The porous nature of ash means it is not ideal for cutting boards. Porous wood can harbor leftover pieces of food that allow bacteria to flourish, so you must take the proper steps to maintain it. However, Ash is a durable and robust wood so it does have some positive qualities for use as a cutting board.
Continue reading to discover the qualities of an ash cutting board and the best ways to maintain your own board.
Qualities of an Ash Cutting Board.
Ash is a popular wood for furniture and cabinetry thanks to its lightweight, durable, and aesthetically pleasing nature. The problem with using Ash for a cutting board is that it has large open pores – just like oak and hickory – that allow for food residue and bacteria buildup.
Ash is the common name we use to describe around 45-65 species of tree that are light in color and smooth-grained.
Some of the reasons for its popularity are that it’s found pretty much everywhere in the world and carries a desirable set of qualities such as durability, shock resistance, and it’s easy to work with.
The advantages of using Ash for a chopping board are that it has a pleasing appearance and is easy to tie into the aesthetic look of your home.
It’s one of the most durable woods in the world, which means it can take the harsh use of cutting and chopping daily, and its hardness sits between that of red and white oak, meaning it has a high level of shock resistance.
In addition, it’s affordable thanks to its wide availability.
The problem with using Ash for a cutting board is that many holes on its surface can soak up moisture and food residue.
While Ash is popular for furniture in dry spaces, it’s not so great for outdoor or wet areas. The amount of moisture you expose a cutting board to could present a problem if you don’t maintain it properly.

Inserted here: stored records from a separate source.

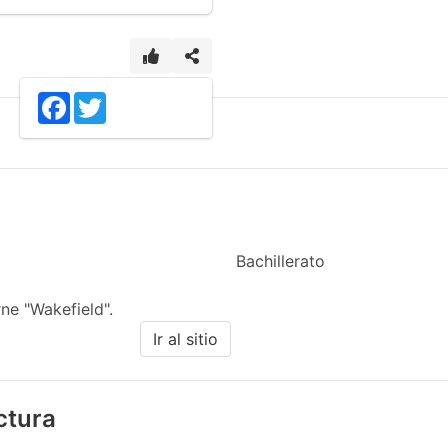
4
Facebook
Twitter
Bachillerato
ne "Wakefield".
Ir al sitio
ectura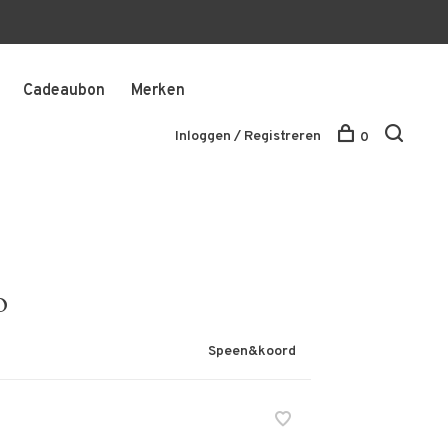
Cadeaubon
Merken
Inloggen / Registreren
0
o
Speen&koord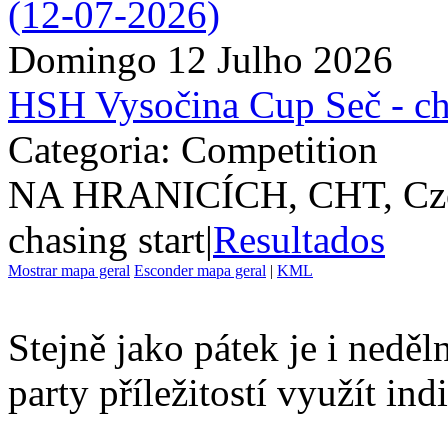
Domingo 12 Julho 2026
HSH Vysočina Cup Seč - ch
Categoria: Competition
NA HRANICÍCH, CHT, Cze
chasing start
|
Resultados
Mostrar mapa geral
Esconder mapa geral
|
KML
Stejně jako pátek je i nedě
party příležitostí využít ind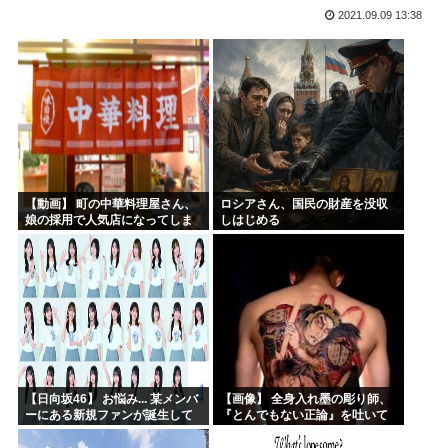
2021.09.09 13:38
高市早苗、今週は熊本行ったり広島行ったり大忙しだったので...
海外「凄すぎる！」折り紙と並ぶあの日本の偉大な発明に海外...
尾田栄一郎、ちいかわに嫉妬していたw w w w w w...
「教職員の働き方改革は大事だが」吉村知事が危機感 学力テ...
みいちゃんと山田さん、日本の警察なめすぎで炎上www
「お父さんが私にいくら使おうと、あなたには関係ない」そう...
【動画】 町の中華料理屋さん、
ロシアさん、国民の財産を没収
娘の採用で人気店になってしま
しはじめる
う
【日向坂46】 お悩み... 某メンバ
【画像】 全身入れ墨の彫り師、
ーにある新規ファンが誕生して
『とんでもない正論』を吐いて
いた
30万再生されてしまうｗｗｗｗ
ｗｗｗ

How Do You Maintain an Ash Cutting Board?
Many wooden cutting boards demand a decent level of maintenance to keep them from soaking up moisture or drying out altogether.
You definitely don’t want to put your board through the dishwasher – the water and high heat will warp your board and could split it in half. Instead, try the following:
Use hot water and a sponge to remove any foods or fluids from your board. Run your board under a tap to clean out any grooves and pores in the wood that could trap food debris or other bacteria-inducing substances.

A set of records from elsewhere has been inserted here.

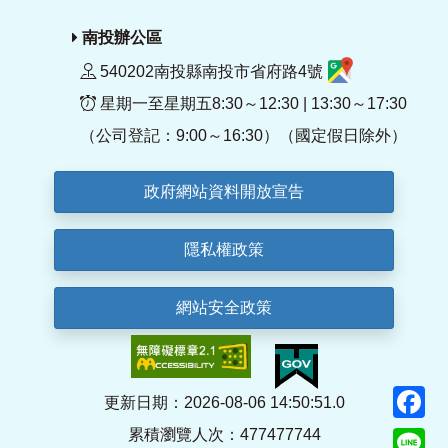
南投辦公區
540202南投縣南投市省府路4號
星期一至星期五8:30～12:30 | 13:30～17:30
（公司登記：9:00～16:30）（國定假日除外）
政府網站資料開放宣告
隱私權政策
網站安全政策
F
更新日期：2026-08-06 14:50:51.0
累積瀏覽人次：477477744
Li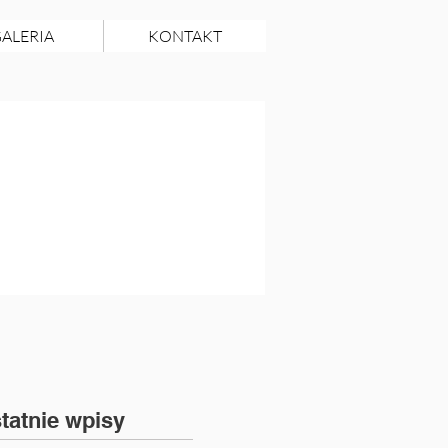
ALERIA
KONTAKT
tatnie wpisy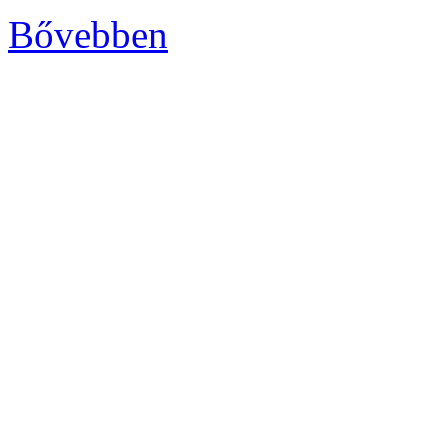
Bővebben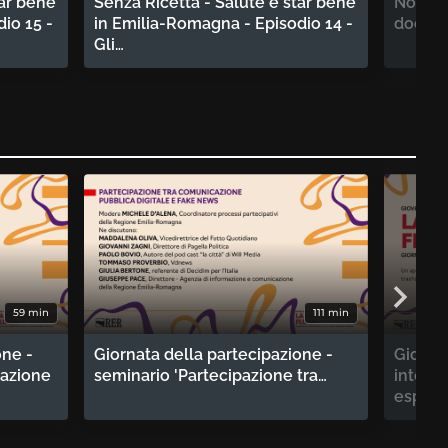
tar bene
Senza Ricetta - Salute e star bene
Non Sia
io 15 -
in Emilia-Romagna - Episodio 14 -
docum
Gli…
59 min
111 min
one -
Giornata della partecipazione -
Giornat
tazione
seminario 'Partecipazione tra…
intervi
esperti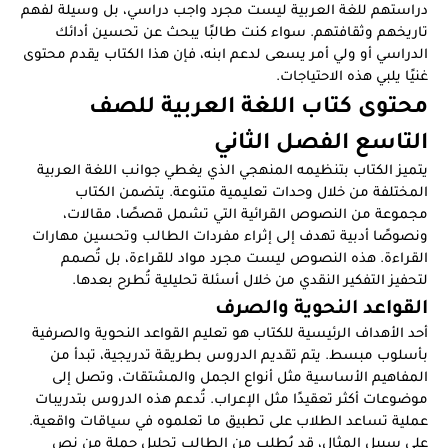
دراستهم للغة العربية ليست مجرد واجب دراسي، بل وسيلة لفهم
تاريخهم وثقافتهم. سواء كنت طالبًا يبحث عن تحسين أدائك
الدراسي أو ولي أمر يسعى لدعم ابنه، فإن هذا الكتاب يقدم محتوى
غنيًا يلبي هذه الاحتياجات.
محتوى كتاب اللغة العربية للصف
التاسع الفصل الثاني
يتميز الكتاب بتنظيمه المنهجي الذي يغطي جوانب اللغة العربية
المختلفة من خلال وحدات تعليمية متنوعة. يتضمن الكتاب
مجموعة من النصوص القرائية التي تشمل قصصًا، مقالات،
ونصوصًا أدبية تهدف إلى إثراء مفردات الطالب وتحسين مهارات
القراءة. هذه النصوص ليست مجرد مواد للقراءة، بل تُصمم
لتحفيز التفكير النقدي من خلال أسئلة تحليلية تُطرح بعدها.
القواعد النحوية والصرف
أحد الأهداف الرئيسية للكتاب هو تعليم القواعد النحوية والصرفية
بأسلوب مبسط. يتم تقديم الدروس بطريقة تدريجية، تبدأ من
المفاهيم الأساسية مثل أنواع الجمل والمشتقات، وتصل إلى
موضوعات أكثر تعقيدًا مثل الإعراب. تُدعم هذه الدروس بتدريبات
عملية تساعد الطلاب على تطبيق ما تعلموه في سياقات واقعية.
على سبيل المثال، قد يُطلب من الطالب تحليل جملة من نص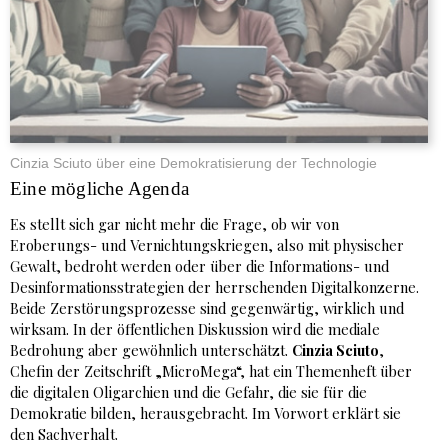
Cinzia Sciuto über eine Demokratisierung der Technologie
Eine mögliche Agenda
Es stellt sich gar nicht mehr die Frage, ob wir von
Eroberungs- und Vernichtungskriegen, also mit physischer
Gewalt, bedroht werden oder über die Informations- und
Desinformationsstrategien der herrschenden Digitalkonzerne.
Beide Zerstörungsprozesse sind gegenwärtig, wirklich und
wirksam. In der öffentlichen Diskussion wird die mediale
Bedrohung aber gewöhnlich unterschätzt.
Cinzia Sciuto
,
Chefin der Zeitschrift „MicroMega“, hat ein Themenheft über
die digitalen Oligarchien und die Gefahr, die sie für die
Demokratie bilden, herausgebracht. Im Vorwort erklärt sie
den Sachverhalt.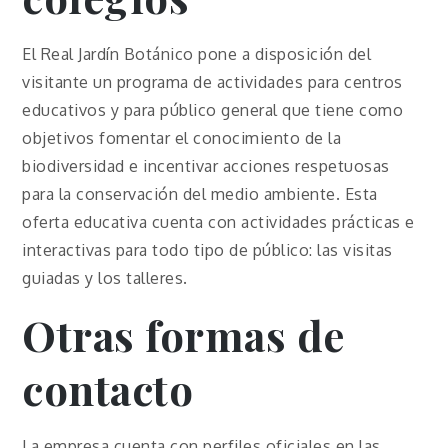
El Real Jardín Botánico pone a disposición del
visitante un programa de actividades para centros
educativos y para público general que tiene como
objetivos fomentar el conocimiento de la
biodiversidad e incentivar acciones respetuosas
para la conservación del medio ambiente. Esta
oferta educativa cuenta con actividades prácticas e
interactivas para todo tipo de público: las visitas
guiadas y los talleres.
Otras formas de
contacto
La empresa cuenta con perfiles oficiales en las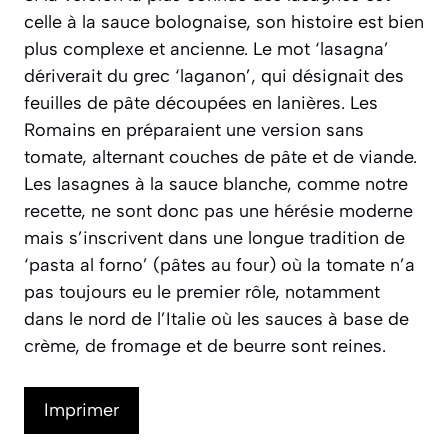
celle à la sauce bolognaise, son histoire est bien
plus complexe et ancienne. Le mot
‘lasagna’
dériverait du grec
‘laganon’
, qui désignait des
feuilles de pâte découpées en lanières. Les
Romains en préparaient une version sans
tomate, alternant couches de pâte et de viande.
Les lasagnes à la sauce blanche, comme notre
recette, ne sont donc pas une hérésie moderne
mais s’inscrivent dans une longue tradition de
‘pasta al forno’
(pâtes au four) où la tomate n’a
pas toujours eu le premier rôle, notamment
dans le nord de l’Italie où les sauces à base de
crème, de fromage et de beurre sont reines.
Imprimer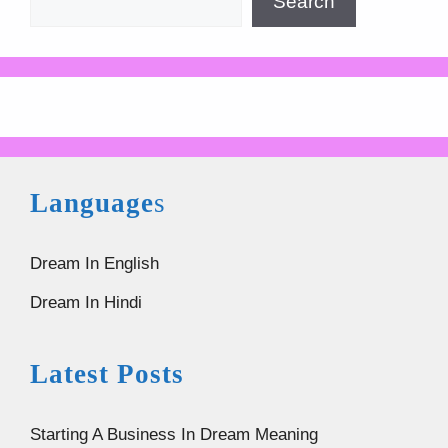
Search
Language
s
Dream In English
Dream In Hindi
Latest Posts
Starting A Business In Dream Meaning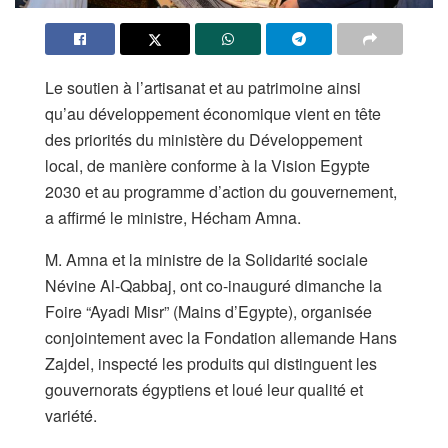
Le soutien à l’artisanat et au patrimoine ainsi
qu’au développement économique vient en tête
des priorités du ministère du Développement
local, de manière conforme à la Vision Egypte
2030 et au programme d’action du gouvernement,
a affirmé le ministre, Hécham Amna.
M. Amna et la ministre de la Solidarité sociale
Névine Al-Qabbaj, ont co-inauguré dimanche la
Foire “Ayadi Misr” (Mains d’Egypte), organisée
conjointement avec la Fondation allemande Hans
Zajdel, inspecté les produits qui distinguent les
gouvernorats égyptiens et loué leur qualité et
variété.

To disinfect your cutting board, use pure white vinegar, whose low pH levels will decimate any germs or bacteria. If there is any sign or scent of mold, try applying a layer of baking soda and then pour white vinegar over the top. This allows oxidation to remove any lingering substances or smells from your board.
Once you have washed and disinfected your board, you will need to wipe it dry using a cloth or towel. This part is crucial to ensure that water doesn’t gather in the cracks of your board.
If you allow water to gather, you risk mold, swelling, or wood warping. And it’s these reasons why you should never lead a board to soak in water.